Why does #content method in nokogiri not printing the full text?

my-ruby · April 14, 2013, 6:18pm

Here is the documentation: File: README — Documentation for nokogiri (1.15.3)

Why does below code not printing the full text?

Code:

require ‘nokogiri’

html = <<-END

<head>

<title> A Dirge </title>

<link rel     = "schema.DC"
      href    = "http://purl.org/DC/elements/1.0/">

<meta name    = "DC.Title"
      content = "A Dirge">

<meta name    = "DC.Creator"
      content = "Shelley, Percy Bysshe">

<meta name    = "DC.Type"
      content = "poem">

<meta name    = "DC.Date"
      content = "1820">

<meta name    = "DC.Format"
      content = "text/html">

<meta name    = "DC.Language"
      content = "en">

</head>

<body><pre>

        Rough wind, that moanest loud
          Grief too sad for song;
        Wild wind, when sullen cloud
          Knells all the night long;
        Sad storm, whose tears are vain,
        Bare woods, whose branches strain,
        Deep caves and dreary main, -
          Wail, for the world's wrong!

</pre></body>

</html>

END

doc = Nokogiri::HTML::DocumentFragment.parse(html)
doc.children.each do |ch|
p ch.content if ch.text?
end

Output:

"\n\n \n\n "
"\n\n "

Expected output:

    Rough wind, that moanest loud
          Grief too sad for song;
        Wild wind, when sullen cloud
          Knells all the night long;
        Sad storm, whose tears are vain,
        Bare woods, whose branches strain,
        Deep caves and dreary main, -
          Wail, for the world's wrong!

my-ruby · April 14, 2013, 6:59pm

On Sun, Apr 14, 2013 at 11:19 AM, Love U Ruby [email protected]
wrote:

      content = "text/html">
        Wild wind, when sullen cloud


          Wail, for the world's wrong!

–
Posted via http://www.ruby-forum.com/.

If you actually look at the structure of doc, the next to last entry
in it’s children contains children as well, which you need to loop
through. Try this:

(load your code into irb)
require ‘pp’
pp doc

and see what the structure is.

my-ruby · April 14, 2013, 7:04pm

On Sun, Apr 14, 2013 at 11:59 AM, tamouse mailing lists
[email protected] wrote:

html = <<-END
content = “A Dirge”>
<meta name = “DC.Format”
Grief too sad for song;
END
"\n\n "
Deep caves and dreary main, -
(load your code into irb)
require ‘pp’
pp doc

and see what the structure is.

Follow-up: since you have a complete html document, why treat it as a
fragment? You can call Nokogiri::HTML.parse(html) instead and get the
actual complete document tree with all the proper nesting.

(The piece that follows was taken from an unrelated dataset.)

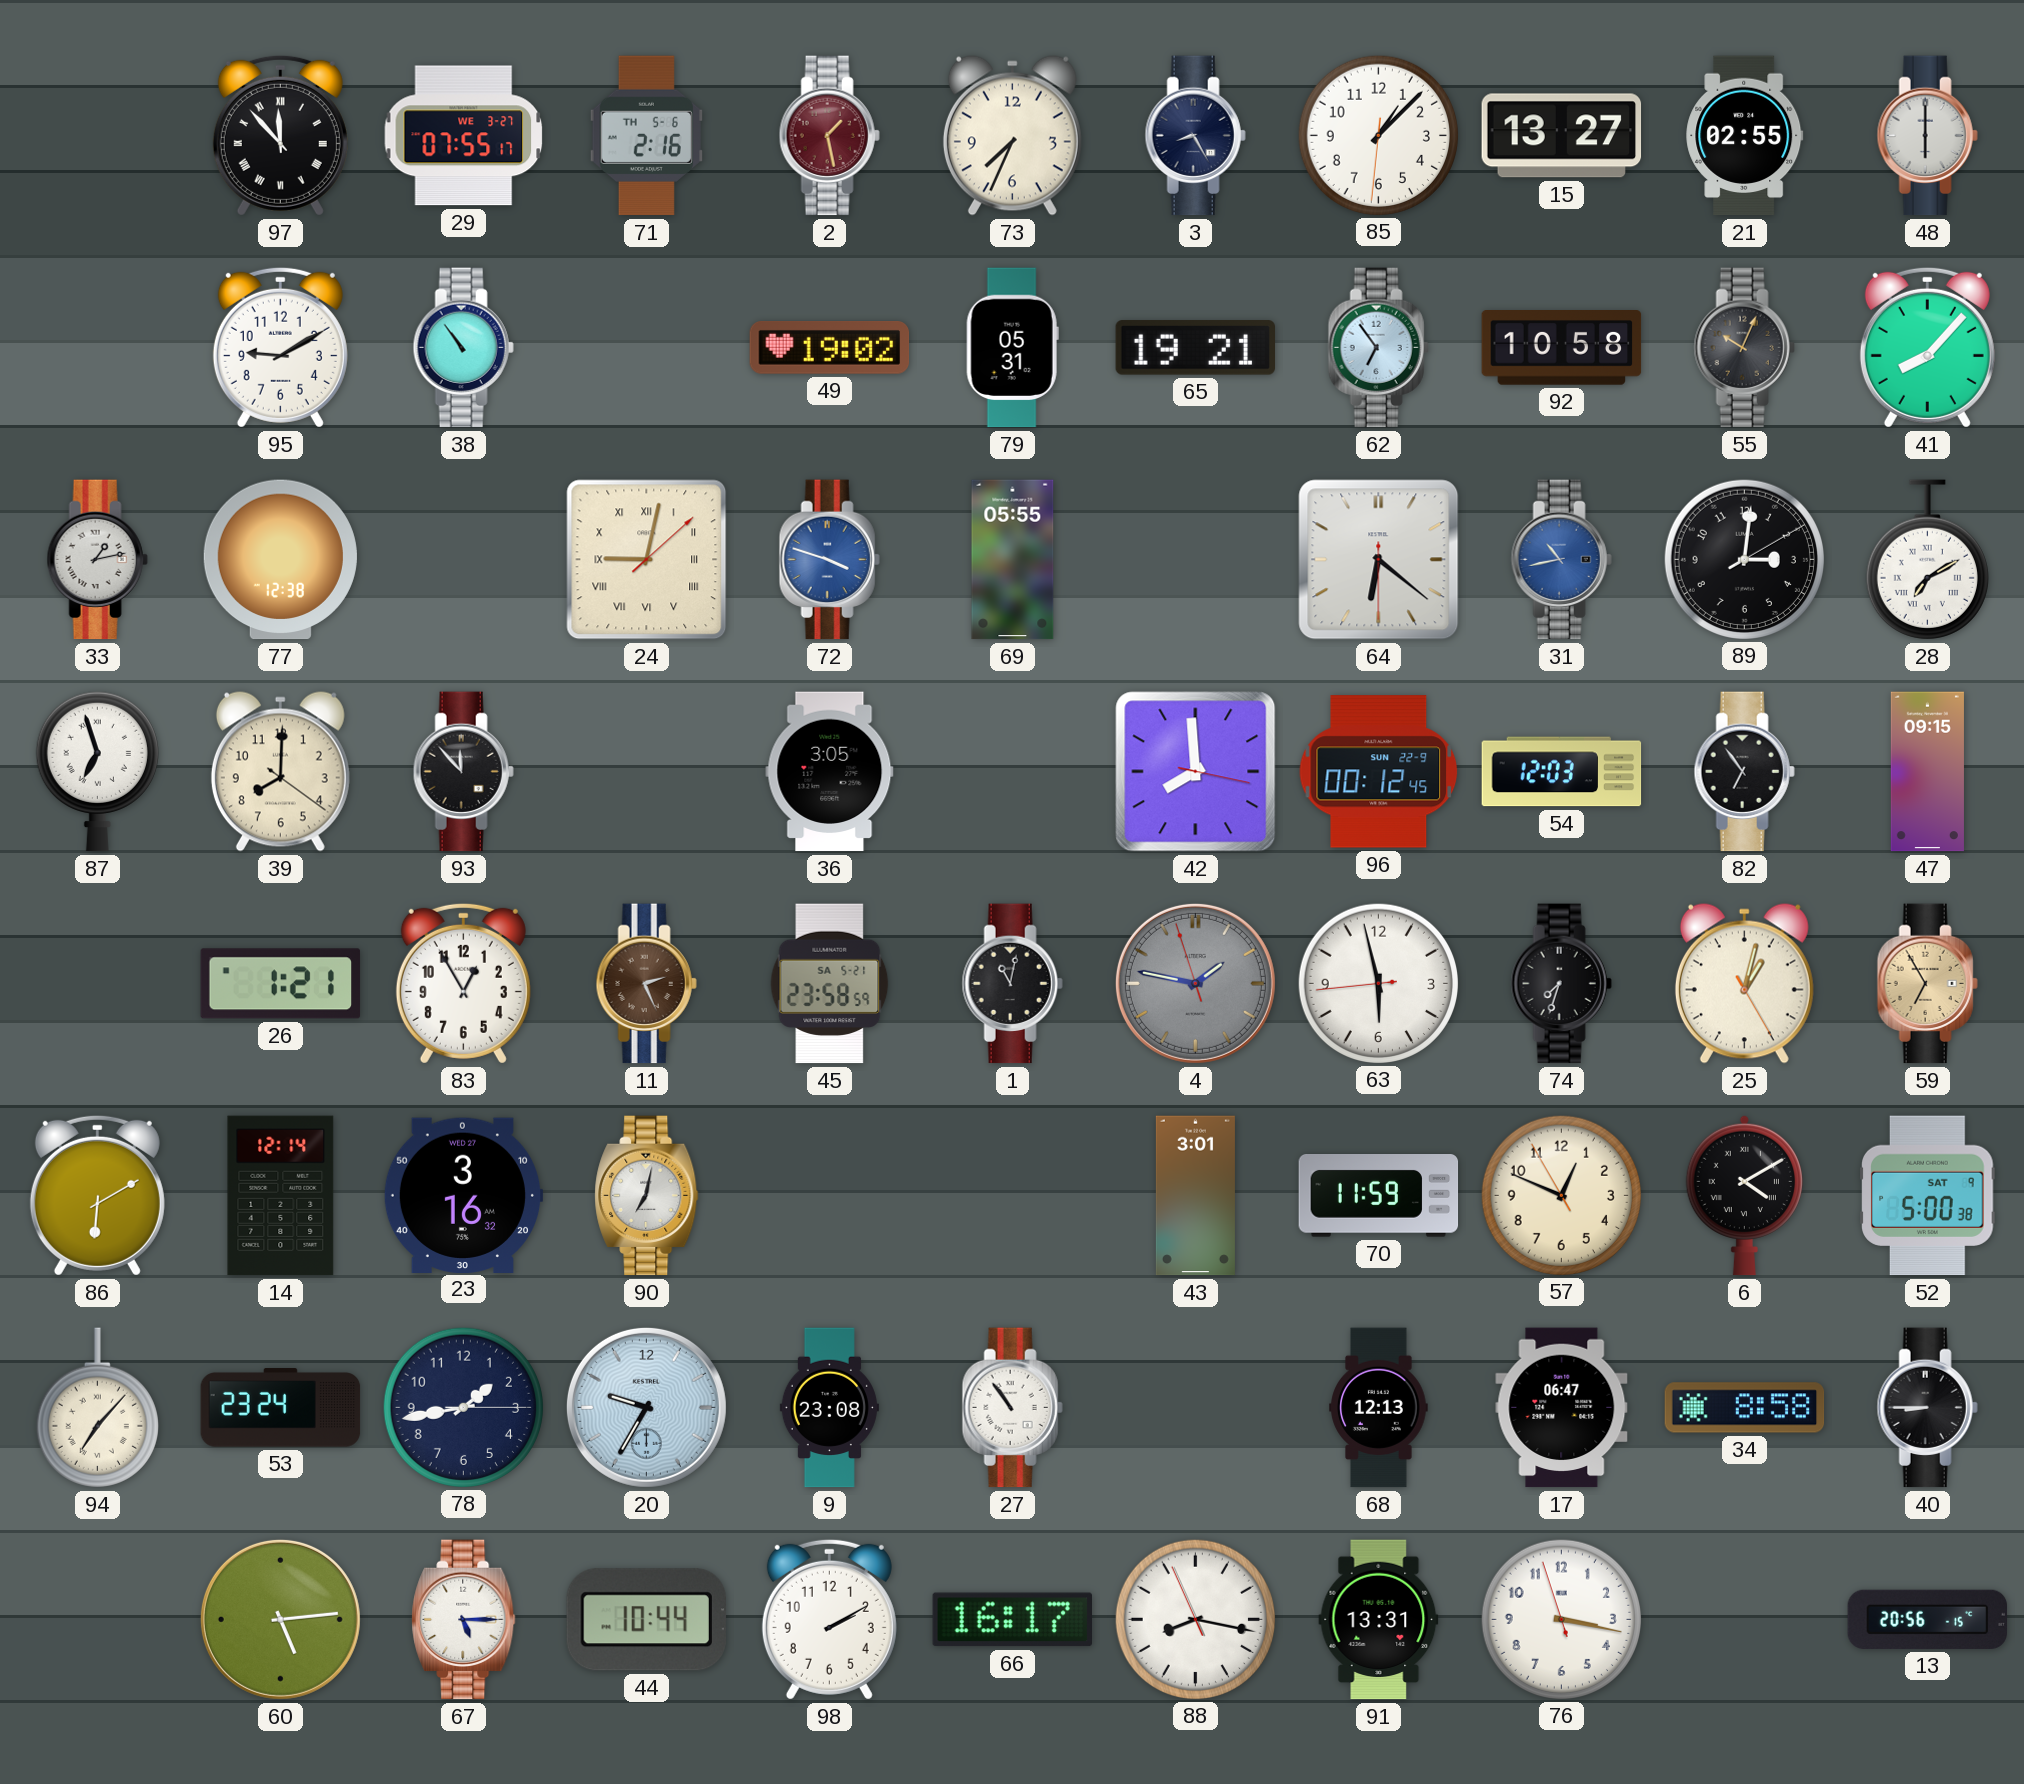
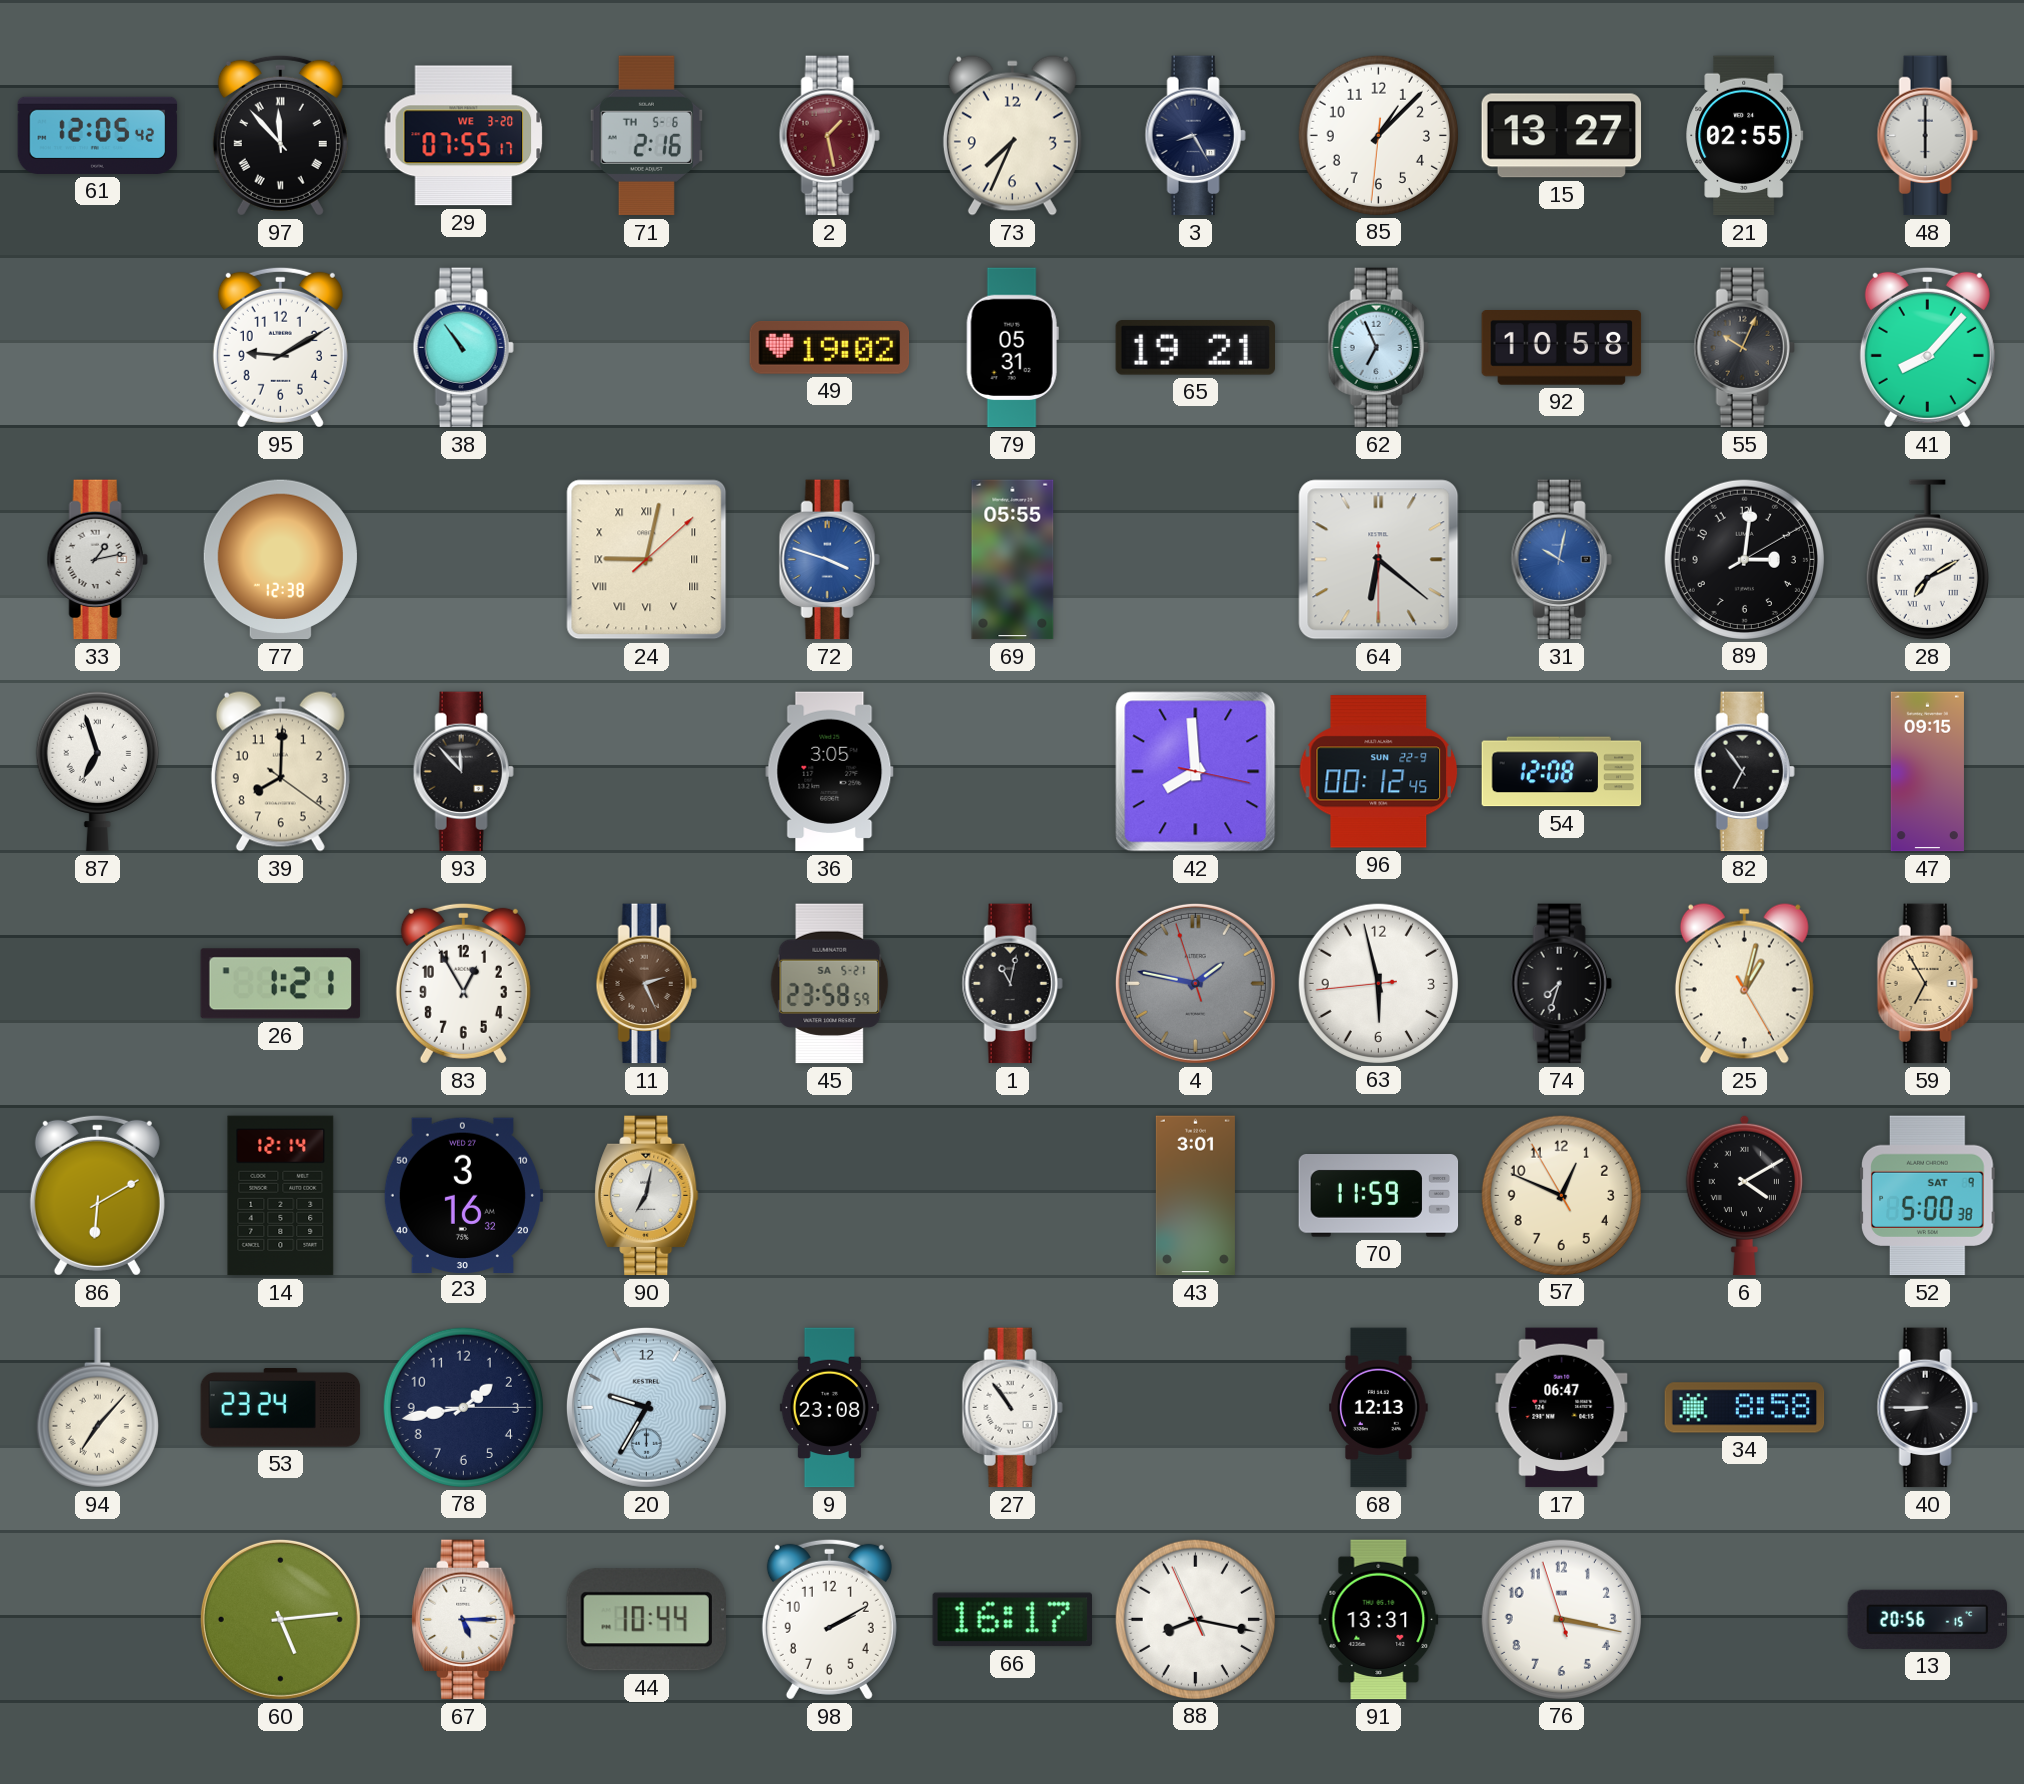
61: none -> 12:05
29 date: WE 3-27 -> WE 3-20
62: 6:54 -> 6:56
31: 10:43 -> 10:02
54: 12:03 -> 12:08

my-ruby · April 14, 2013, 7:07pm

tamouse mailing lists wrote in post #1105602:

On Sun, Apr 14, 2013 at 11:59 AM, tamouse mailing lists
[email protected] wrote:

Follow-up: since you have a complete html document, why treat it as a
fragment? You can call Nokogiri::HTML.parse(html) instead and get the
actual complete document tree with all the proper nesting.

I am just learning this Nokogiri first time. So don’t have that much
knowledge about their uses.

Could you tell me please?

When should I use Nokogiri::HTML.parse(html), and the when the other?

my-ruby · April 14, 2013, 7:22pm

On Sun, Apr 14, 2013 at 12:07 PM, Love U Ruby [email protected]
wrote:

Could you tell me please?

No. I will tell you this though. You have entirely the wrong
strategy for learning how to be a developer. You have adopted the
strategy of “someone must tell me”. You need to adopt the strategy of
“try things out until I learn what works”. If you get stuck on this
low a level of understanding, you will never progress, and as you have
seen, it just frustrates people whom you continuously run back to with
every single step. You may think you are learning, but you are not at
all learning how to learn, which is the more important step. You are
not learning how to solve problems, especially your own. People are
NOT on this list to teach you. We are not your instructors. We answer
questions out of the goodness of our hearts, but repeated trips to the
well for every sip wears everyone here down. Frankly, it makes me want
to part this list and go elsewhere. It makes it very unenjoyable, and
very unpleasant.

When should I use Nokogiri::HTML.parse(html), and the when the other?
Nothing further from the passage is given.